Dressed in a black floral sari, she posed next to her doppelganger, who was clad in a shimmery black body-hugging gown during the private unveiling ceremony. The occasion marked the 43-year-old's first red carpet appearance with her 15-year-old daughter, Nysa, and her first wax tribute in her 26-year-long career in the Indian film industry.
The bubbly star and mother of two is married to fellow actor Ajay Devgan, and is best known for her roles in hit movies such as romance Dilwale Dulhania Le Jayenge (1995), drama My Name Is Khan (2010) and action comedy Dilwale (2015).
She said of being immortalised in wax: "It feels a little strange, a little weird. But more than anything, it's an honour given that I remember visiting the museum in London as a kid and standing next to Napoleon Bonaparte's figure because I was a history buff. To now be the figure that people will pose next to is very special."

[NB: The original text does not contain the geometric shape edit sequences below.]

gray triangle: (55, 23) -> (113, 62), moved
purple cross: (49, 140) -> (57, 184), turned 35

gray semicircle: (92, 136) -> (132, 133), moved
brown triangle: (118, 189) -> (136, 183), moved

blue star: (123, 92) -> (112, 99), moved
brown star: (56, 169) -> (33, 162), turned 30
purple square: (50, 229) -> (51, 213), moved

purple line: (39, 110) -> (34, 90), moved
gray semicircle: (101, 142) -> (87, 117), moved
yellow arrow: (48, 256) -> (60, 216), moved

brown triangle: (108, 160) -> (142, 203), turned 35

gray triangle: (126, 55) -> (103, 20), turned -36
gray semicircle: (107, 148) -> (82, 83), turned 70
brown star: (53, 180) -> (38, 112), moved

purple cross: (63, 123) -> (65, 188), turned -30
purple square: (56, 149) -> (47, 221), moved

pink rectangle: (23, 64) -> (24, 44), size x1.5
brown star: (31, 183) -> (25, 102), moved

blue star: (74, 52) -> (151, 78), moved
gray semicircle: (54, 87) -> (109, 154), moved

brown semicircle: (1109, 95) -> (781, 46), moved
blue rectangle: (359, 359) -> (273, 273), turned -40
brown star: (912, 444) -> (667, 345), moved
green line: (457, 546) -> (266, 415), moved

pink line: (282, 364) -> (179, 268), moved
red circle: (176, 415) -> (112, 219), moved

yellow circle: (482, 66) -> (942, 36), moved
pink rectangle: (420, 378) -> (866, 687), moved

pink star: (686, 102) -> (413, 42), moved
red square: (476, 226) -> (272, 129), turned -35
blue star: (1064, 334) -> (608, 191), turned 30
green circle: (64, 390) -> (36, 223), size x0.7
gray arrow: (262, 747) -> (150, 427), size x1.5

Hers is the seventh statue to be part of Madam Tussaud's IIFA (International Indian Film Academy) Awards Experience exhibition, a section that honours stars from the Indian film industry.

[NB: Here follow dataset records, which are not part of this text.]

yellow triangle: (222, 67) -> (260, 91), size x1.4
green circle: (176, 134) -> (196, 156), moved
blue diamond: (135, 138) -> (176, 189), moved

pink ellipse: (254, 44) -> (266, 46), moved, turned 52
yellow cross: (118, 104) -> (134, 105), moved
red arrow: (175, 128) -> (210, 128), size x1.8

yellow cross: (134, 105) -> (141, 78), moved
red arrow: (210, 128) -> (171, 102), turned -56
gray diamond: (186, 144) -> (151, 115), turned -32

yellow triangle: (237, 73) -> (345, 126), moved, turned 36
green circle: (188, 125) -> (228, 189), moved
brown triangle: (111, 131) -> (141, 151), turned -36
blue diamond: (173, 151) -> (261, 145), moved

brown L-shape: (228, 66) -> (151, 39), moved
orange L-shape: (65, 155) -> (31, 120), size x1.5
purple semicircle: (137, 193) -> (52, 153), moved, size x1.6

The exhibition also features the wax likenesses of iconic Bollywood actors such as Shah Rukh Khan, Aishwarya Rai and Amitabh Bachchan and was launched here last April by veteran actor Anil Kapoor.
Last December, a group of skilled Madame Tussauds sculpting members travelled to Mumbai to meet Kajol and conduct a detailed sitting process. More than 200 measurements were taken and the team also carefully noted the colour of her hair, skin and eyes to ensure an accurate representation of the star.

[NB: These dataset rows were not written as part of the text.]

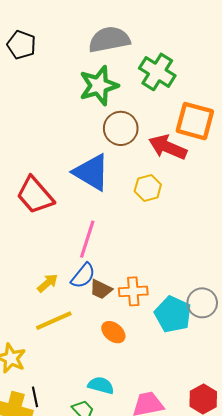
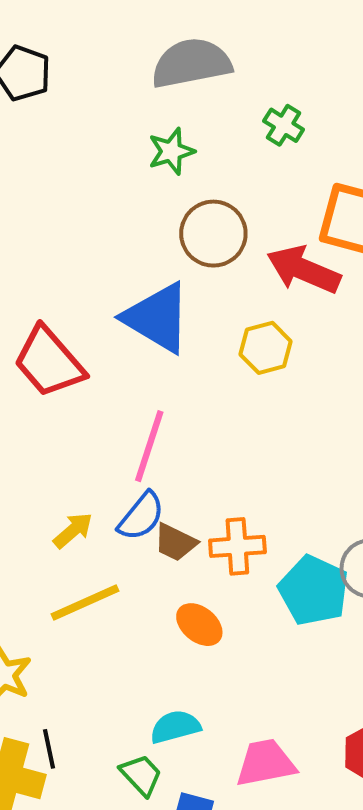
green cross: (157, 72) -> (284, 125), size x0.6
green star: (99, 86) -> (171, 151), size x0.6
cyan semicircle: (101, 385) -> (175, 727), turned -30

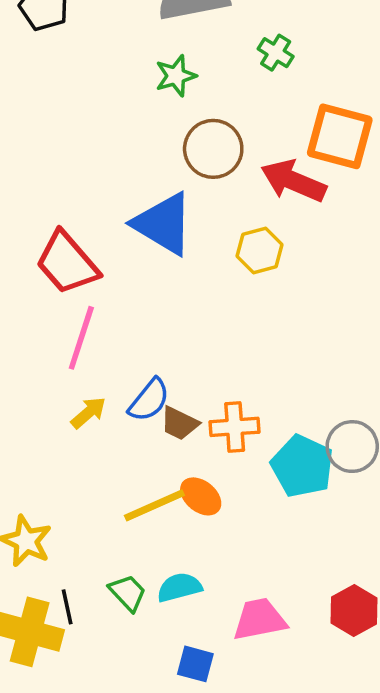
pink line: (149, 446) -> (81, 338), moved
yellow line: (85, 602) -> (154, 505), moved
green trapezoid: (141, 775) -> (128, 593), moved

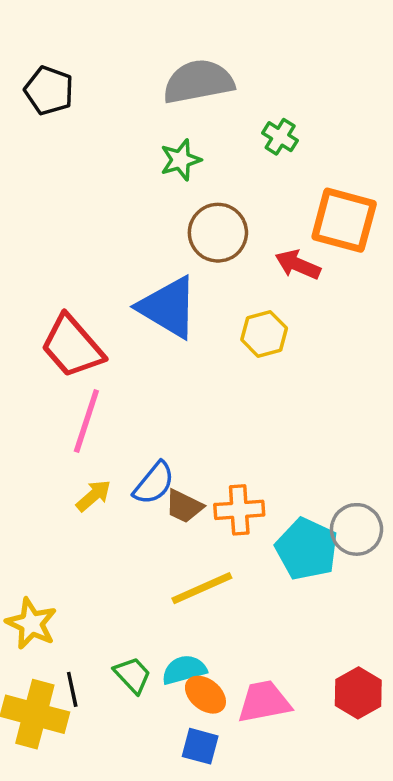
red arrow: (293, 181) -> (298, 265), size x0.7
orange ellipse: (201, 496) -> (205, 695), moved
yellow line: (154, 505) -> (202, 588), moved

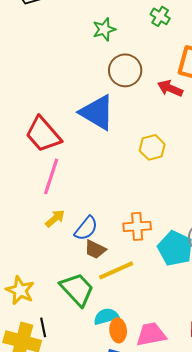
yellow hexagon: (264, 334) -> (152, 147), moved
blue semicircle: (154, 483) -> (86, 228), moved
brown trapezoid: (184, 506) -> (95, 249), moved
green trapezoid: (133, 675) -> (77, 289), moved, size x1.6
orange ellipse: (205, 695) -> (118, 330), turned 45

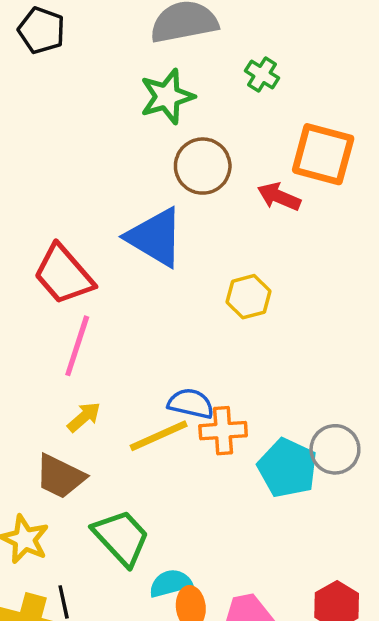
green star: (104, 29) -> (167, 97), size x1.4
blue semicircle: (86, 228) -> (191, 404), moved, turned -116
brown trapezoid: (95, 249) -> (60, 476), moved, size x1.4
yellow line: (116, 270) -> (159, 436), moved

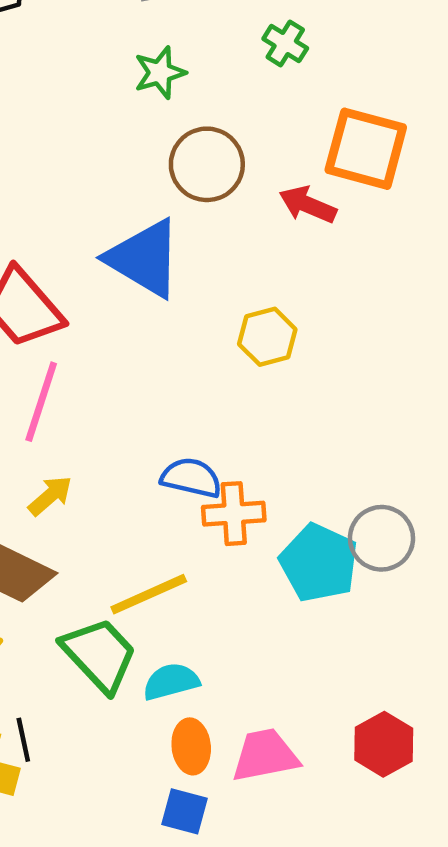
green star: (167, 97) -> (160, 73), size x0.7
yellow line: (159, 436) -> (149, 594), moved
cyan semicircle: (170, 583) -> (171, 682), moved

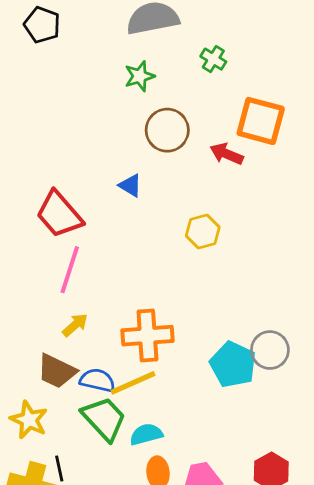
blue triangle: (144, 258) -> (130, 185), size x0.5
blue semicircle: (191, 478) -> (97, 380), moved
orange cross: (234, 514) -> (147, 336), moved, size x1.4

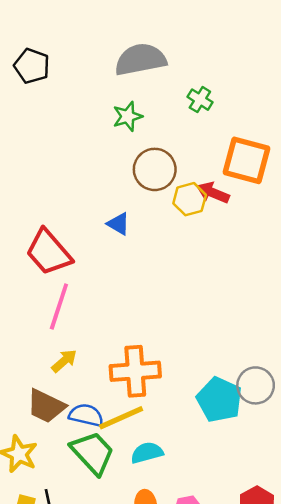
yellow hexagon: (203, 232) -> (190, 199), moved
cyan semicircle: (146, 434) -> (147, 453), moved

Kajol said: "It was actually a very exhausting process. They had to take so many measurements, including things like the distance from my nose to my ear. But it was definitely worth the wait."
As one of the most highly paid and sought-after actresses in the 1990s, she has seen the Indian film industry grow over the years, especially with regards to increased global interest in Bollywood cinema today.
"I think cinema around the world has truly broken boundaries thanks to the digital age that we live in," she said. "These days, people might not have an address but they have a cellphone and can surf - that's why cinema is now being held to a higher standard."
The actress will next be seen as an aspiring singer and single mother in the comedy drama Eela, a big screen adaptation of Indian film-maker Anand Gandhi's Gujarati play, Beta Kaagdo, which is slated to be released in September.
But her immediate plans were to celebrate the completion of her wax figure with Nysa, who studies in Singapore.
"I know my daughter is going to look at me later and tell me she prefers me without any makeup on," she said with a laugh. "But I'm looking forward to celebrating by having some quality mother-daughter time tonight."